▶ _Task instructions_: Scan the entries for the word "控温精度", and copy every line where it appears.

▶ _Provided data_:
=-=-=-=-=

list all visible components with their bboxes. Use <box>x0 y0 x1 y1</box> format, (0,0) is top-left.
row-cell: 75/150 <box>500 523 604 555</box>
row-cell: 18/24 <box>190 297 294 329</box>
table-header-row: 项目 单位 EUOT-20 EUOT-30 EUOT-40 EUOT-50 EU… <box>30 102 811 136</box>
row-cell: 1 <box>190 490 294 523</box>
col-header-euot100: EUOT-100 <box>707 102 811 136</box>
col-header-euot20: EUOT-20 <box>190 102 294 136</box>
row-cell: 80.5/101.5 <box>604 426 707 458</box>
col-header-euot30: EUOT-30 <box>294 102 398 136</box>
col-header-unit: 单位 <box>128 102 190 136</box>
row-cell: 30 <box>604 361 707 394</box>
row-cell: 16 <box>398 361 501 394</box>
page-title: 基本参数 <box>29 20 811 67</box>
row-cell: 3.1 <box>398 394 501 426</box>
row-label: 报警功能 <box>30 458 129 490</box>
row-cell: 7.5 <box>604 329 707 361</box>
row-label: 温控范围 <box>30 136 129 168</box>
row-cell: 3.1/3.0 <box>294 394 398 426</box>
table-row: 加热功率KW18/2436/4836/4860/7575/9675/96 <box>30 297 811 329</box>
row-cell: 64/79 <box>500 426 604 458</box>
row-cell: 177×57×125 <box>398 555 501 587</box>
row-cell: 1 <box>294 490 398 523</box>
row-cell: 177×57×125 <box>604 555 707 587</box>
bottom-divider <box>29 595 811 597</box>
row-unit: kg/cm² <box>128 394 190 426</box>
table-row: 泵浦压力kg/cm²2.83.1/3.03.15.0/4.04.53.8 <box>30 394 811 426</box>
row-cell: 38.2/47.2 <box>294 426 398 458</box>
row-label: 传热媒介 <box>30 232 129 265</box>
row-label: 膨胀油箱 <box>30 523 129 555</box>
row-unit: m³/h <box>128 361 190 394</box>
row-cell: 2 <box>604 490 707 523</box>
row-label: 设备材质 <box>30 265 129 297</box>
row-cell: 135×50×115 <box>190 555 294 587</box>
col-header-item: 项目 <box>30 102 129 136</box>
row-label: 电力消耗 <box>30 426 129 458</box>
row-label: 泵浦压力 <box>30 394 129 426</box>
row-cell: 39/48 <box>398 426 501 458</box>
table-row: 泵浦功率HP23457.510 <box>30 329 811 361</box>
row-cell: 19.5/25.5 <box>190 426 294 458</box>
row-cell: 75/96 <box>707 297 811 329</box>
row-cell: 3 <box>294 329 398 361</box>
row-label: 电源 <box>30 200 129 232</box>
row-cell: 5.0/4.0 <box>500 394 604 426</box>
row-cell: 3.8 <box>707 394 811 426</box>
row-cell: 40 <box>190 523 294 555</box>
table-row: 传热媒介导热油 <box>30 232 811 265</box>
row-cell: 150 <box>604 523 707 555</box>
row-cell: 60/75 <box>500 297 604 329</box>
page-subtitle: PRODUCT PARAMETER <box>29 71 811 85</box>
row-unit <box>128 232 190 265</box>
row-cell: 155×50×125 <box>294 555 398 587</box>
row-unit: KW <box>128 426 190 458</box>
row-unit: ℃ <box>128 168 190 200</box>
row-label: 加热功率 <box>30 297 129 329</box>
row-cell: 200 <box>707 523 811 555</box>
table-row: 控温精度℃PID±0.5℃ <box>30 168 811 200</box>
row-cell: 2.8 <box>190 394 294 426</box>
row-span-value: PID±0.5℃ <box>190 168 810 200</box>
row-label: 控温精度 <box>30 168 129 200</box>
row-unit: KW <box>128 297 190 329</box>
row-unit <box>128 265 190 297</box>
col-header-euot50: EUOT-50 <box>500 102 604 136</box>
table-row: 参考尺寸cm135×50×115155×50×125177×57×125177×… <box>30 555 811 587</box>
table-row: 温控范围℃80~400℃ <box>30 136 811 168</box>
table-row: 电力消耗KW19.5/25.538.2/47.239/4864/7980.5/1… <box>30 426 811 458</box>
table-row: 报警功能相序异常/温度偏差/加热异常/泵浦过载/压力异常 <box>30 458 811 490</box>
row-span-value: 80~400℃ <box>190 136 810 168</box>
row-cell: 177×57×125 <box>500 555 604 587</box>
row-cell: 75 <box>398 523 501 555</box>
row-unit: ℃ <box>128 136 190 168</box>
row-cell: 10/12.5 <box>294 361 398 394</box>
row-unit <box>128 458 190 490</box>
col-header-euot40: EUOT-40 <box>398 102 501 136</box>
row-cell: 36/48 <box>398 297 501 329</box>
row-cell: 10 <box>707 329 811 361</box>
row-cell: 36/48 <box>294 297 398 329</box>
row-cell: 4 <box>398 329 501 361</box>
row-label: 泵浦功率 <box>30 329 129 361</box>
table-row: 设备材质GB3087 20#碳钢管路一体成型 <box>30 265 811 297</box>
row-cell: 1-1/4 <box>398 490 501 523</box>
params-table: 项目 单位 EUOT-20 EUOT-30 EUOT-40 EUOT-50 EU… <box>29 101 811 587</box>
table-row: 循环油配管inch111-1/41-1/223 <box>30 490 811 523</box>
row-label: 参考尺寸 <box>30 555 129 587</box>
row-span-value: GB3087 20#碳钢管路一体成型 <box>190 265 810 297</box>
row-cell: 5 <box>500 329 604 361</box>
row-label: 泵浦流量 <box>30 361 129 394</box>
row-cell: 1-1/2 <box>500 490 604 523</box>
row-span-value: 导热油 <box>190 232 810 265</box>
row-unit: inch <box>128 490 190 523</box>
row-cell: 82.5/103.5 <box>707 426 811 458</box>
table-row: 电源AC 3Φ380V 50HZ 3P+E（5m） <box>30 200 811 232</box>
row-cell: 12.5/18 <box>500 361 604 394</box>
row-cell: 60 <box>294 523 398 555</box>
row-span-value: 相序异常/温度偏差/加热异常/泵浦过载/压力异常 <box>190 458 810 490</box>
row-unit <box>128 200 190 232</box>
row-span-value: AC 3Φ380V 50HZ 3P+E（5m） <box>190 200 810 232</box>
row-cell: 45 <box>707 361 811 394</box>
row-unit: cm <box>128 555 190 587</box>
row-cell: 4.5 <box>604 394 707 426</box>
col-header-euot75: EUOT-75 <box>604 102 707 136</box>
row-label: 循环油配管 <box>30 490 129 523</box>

=-=-=-=-=

▶ _Response to this exercise_:
table-row: 控温精度℃PID±0.5℃ <box>30 168 811 200</box>
row-label: 控温精度 <box>30 168 129 200</box>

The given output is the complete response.